### What needs to be done:
Report every line from the following entries that contains the string "neuburg".

Segment Start: Records for this task

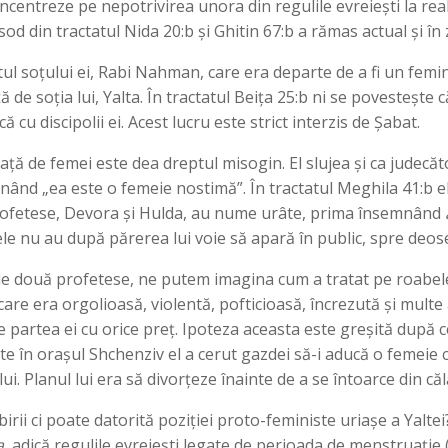
ncentreze pe nepotrivirea unora din regulile evreiești la real
d din tractatul Nida 20:b și Ghitin 67:b a rămas actual și în 
 soțului ei, Rabi Nahman, care era departe de a fi un feminis
ă de soția lui, Yalta. În tractatul Beița 25:b ni se povestește c
ă cu discipolii ei. Acest lucru este strict interzis de Șabat.
ță de femei este dea dreptul misogin. El slujea și ca judecăt
punând „ea este o femeie nostimă”. În tractatul Meghila 41:b 
rofetese, Devora și Hulda, au nume urâte, prima însemnând
e nu au după părerea lui voie să apară în public, spre deoseb
 cele două profetese, ne putem imagina cum a tratat pe roabele
care era orgolioasă, violentă, pofticioasă, încrezută și multe
a de partea ei cu orice preț. Ipoteza aceasta este greșită după
ite în orașul Shchenziv el a cerut gazdei să-i aducă o femeie c
ui. Planul lui era să divorțeze înainte de a se întoarce din căl
birii ci poate datorită poziției proto-feministe uriașe a Yaltei
a
, adică regulile evreiești legate de perioada de menstruație (t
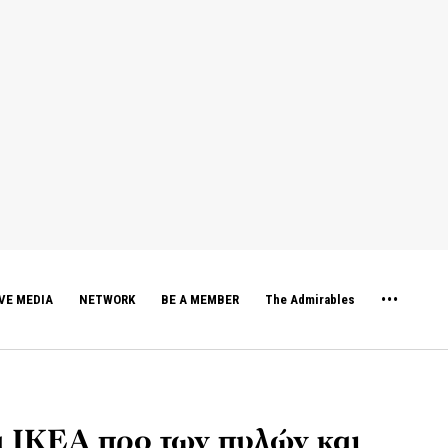
VE MEDIA
NETWORK
BE A MEMBER
The Admirables
α ΙΚΕΑ προ των πυλών και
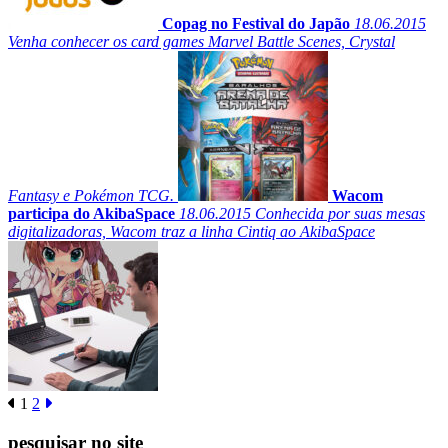
Copag no Festival do Japão
18.06.2015
Venha conhecer os card games Marvel Battle Scenes, Crystal
Fantasy e Pokémon TCG.
Wacom
participa do AkibaSpace
18.06.2015
Conhecida por suas mesas
digitalizadoras, Wacom traz a linha Cintiq ao AkibaSpace
1
2
pesquisar no site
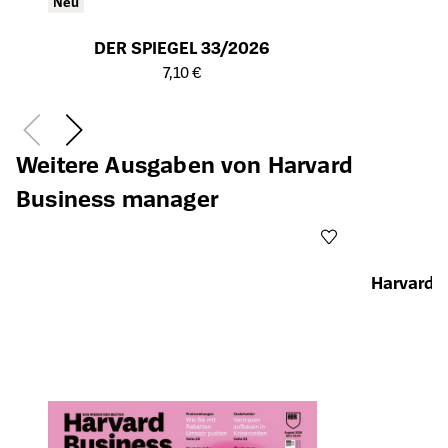
Neu
DER SPIEGEL 33/2026
Öffnet die Detailseite des Produkts
7,10 €
Weitere Ausgaben von Harvard
Business manager
Harvard 
Öffnet die Det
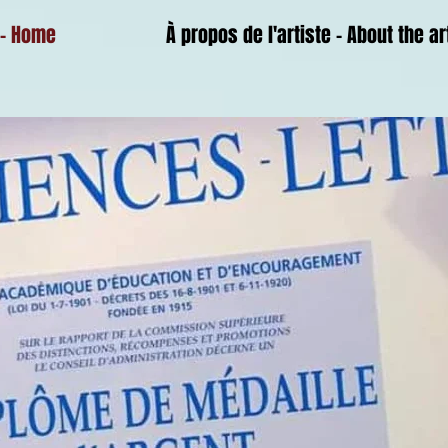
 - Home
À propos de l'artiste - About the ar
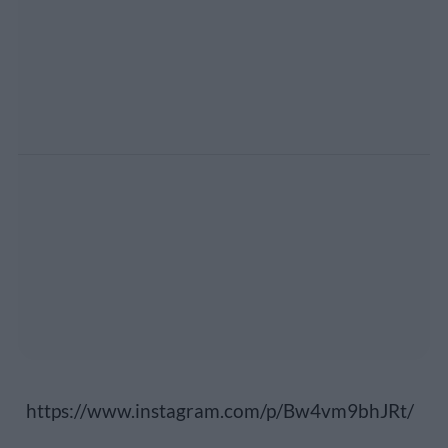
https://www.instagram.com/p/Bw4vm9bhJRt/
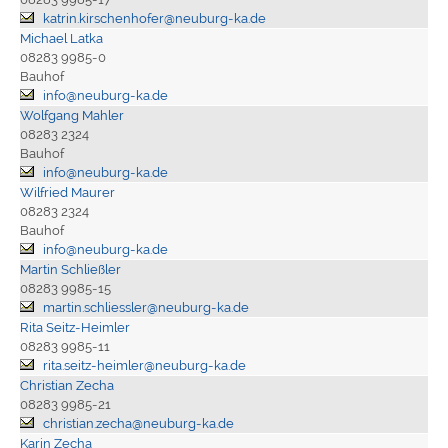
katrin.kirschenhofer@neuburg-ka.de
Michael Latka
08283 9985-0
Bauhof
info@neuburg-ka.de
Wolfgang Mahler
08283 2324
Bauhof
info@neuburg-ka.de
Wilfried Maurer
08283 2324
Bauhof
info@neuburg-ka.de
Martin Schließler
08283 9985-15
martin.schliessler@neuburg-ka.de
Rita Seitz-Heimler
08283 9985-11
rita.seitz-heimler@neuburg-ka.de
Christian Zecha
08283 9985-21
christian.zecha@neuburg-ka.de
Karin Zecha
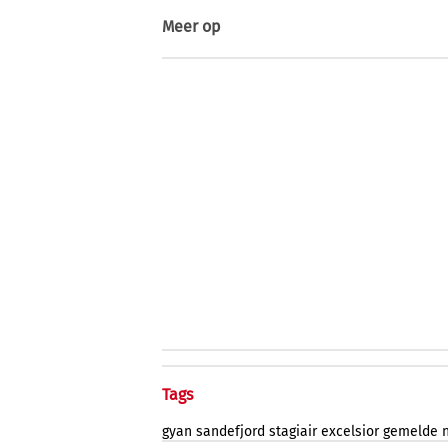
Meer op
Tags
gyan
sandefjord
stagiair
excelsior
gemelde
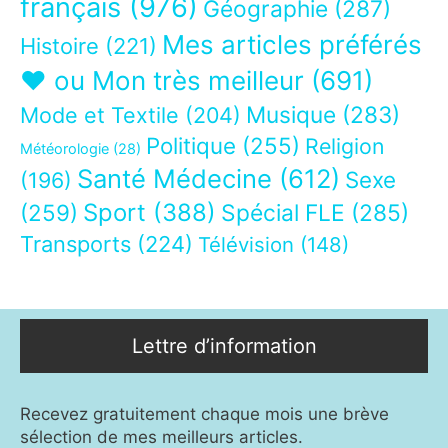
français
(976)
Géographie
(287)
Mes articles préférés
Histoire
(221)
❤ ou Mon très meilleur
(691)
Musique
(283)
Mode et Textile
(204)
Politique
(255)
Religion
Météorologie
(28)
Santé Médecine
(612)
Sexe
(196)
Sport
(388)
(259)
Spécial FLE
(285)
Transports
(224)
Télévision
(148)
Lettre d’information
Recevez gratuitement chaque mois une brève
sélection de mes meilleurs articles.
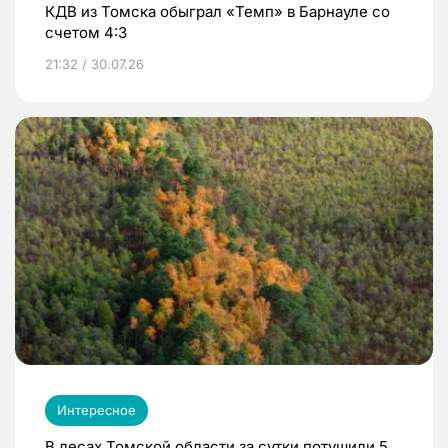
КДВ из Томска обыграл «Темп» в Барнауле со
счетом 4:3
21:32 / 30.07.26
Интересное
В лесах Томской области за сутки потушили 5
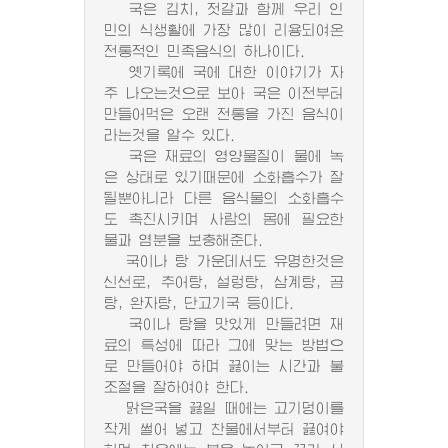
국은 김치, 젓갈과 함께 우리 인
민의 식생활에 가장 많이 리용되여온
전통적인 민족음식의 하나이다.
옛기록에 국에 대한 이야기가 자
주 나오는것으로 보아 국은 이전부터
만들어먹은 오랜 전통을 가진 음식이
라는것을 알수 있다.
국은 재료의 영양물질이 물에 녹
은 상태로 있기때문에 소화흡수가 잘
될뿐아니라 다른 음식물의 소화흡수
도 촉진시키며 사람의 몸에 필요한
물과 염분을 보충해준다.
국이나 탕 가운데서도 유명한것은
신선로, 추어탕, 설렁탕, 삼계탕, 곰
탕, 완자탕, 단고기국 등이다.
국이나 탕을 맛있게 만들려면 재
료의 특성에 따라 그에 맞는 방법으
로 만들어야 하며 끓이는 시간과 불
조절을 잘하여야 한다.
맑은국을 끓일 때에는 고기덩이를
작게 썰어 넣고 찬물에서부터 끓여야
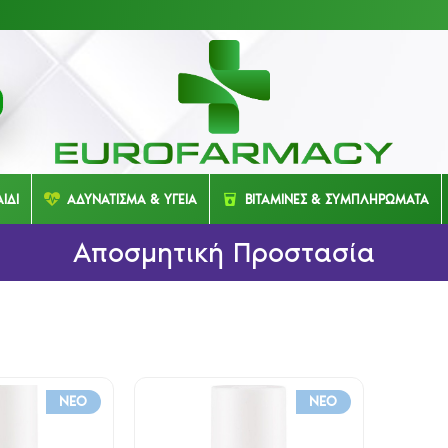
ΙΔΙ
ΑΔΥΝΑΤΙΣΜΑ & ΥΓΕΙΑ
ΒΙΤΑΜΙΝΕΣ & ΣΥΜΠΛΗΡΩΜΑΤΑ
Αποσμητική Προστασία
NEO
NEO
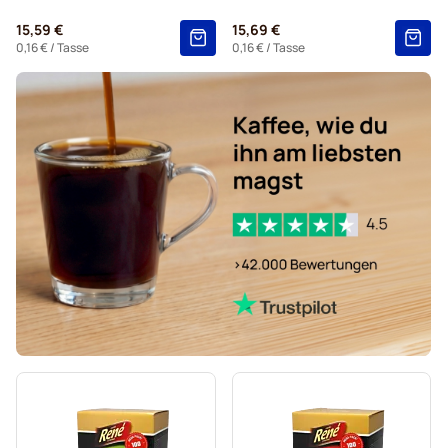
Kapseln für Nespresso®
15,59 €
15,69 €
Kaffeekapseln von Gevalia für Nespresso®
0,16 €
/ Tasse
0,16 €
/ Tasse
Kaffeekapseln von Belmio für Nespresso®
Kaffeekapseln von Friele für Nespresso®
Kaffeekapseln von Garibaldi für Nespresso®
Kaffeekapseln von Tonino Lamborghini für Nespresso®
Kaffeekapseln von Café René für Nespresso®
Für Nespresso®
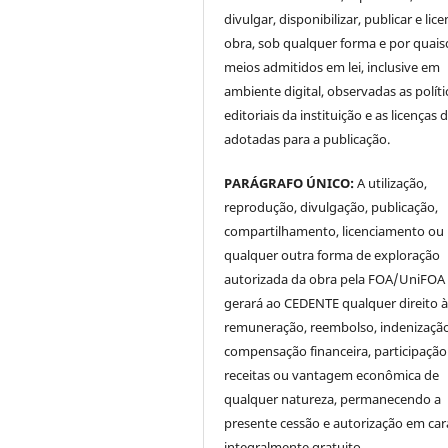
divulgar, disponibilizar, publicar e lice
obra, sob qualquer forma e por quai
meios admitidos em lei, inclusive em
ambiente digital, observadas as políti
editoriais da instituição e as licenças 
adotadas para a publicação.
PARÁGRAFO ÚNICO:
A utilização,
reprodução, divulgação, publicação,
compartilhamento, licenciamento ou
qualquer outra forma de exploração
autorizada da obra pela FOA/UniFOA
gerará ao CEDENTE qualquer direito 
remuneração, reembolso, indenização
compensação financeira, participaçã
receitas ou vantagem econômica de
qualquer natureza, permanecendo a
presente cessão e autorização em car
integralmente gratuito.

Segment End: Records for this task

### Exercise response:
katrin.kirschenhofer@neuburg-ka.de
info@neuburg-ka.de
info@neuburg-ka.de
info@neuburg-ka.de
martin.schliessler@neuburg-ka.de
rita.seitz-heimler@neuburg-ka.de
christian.zecha@neuburg-ka.de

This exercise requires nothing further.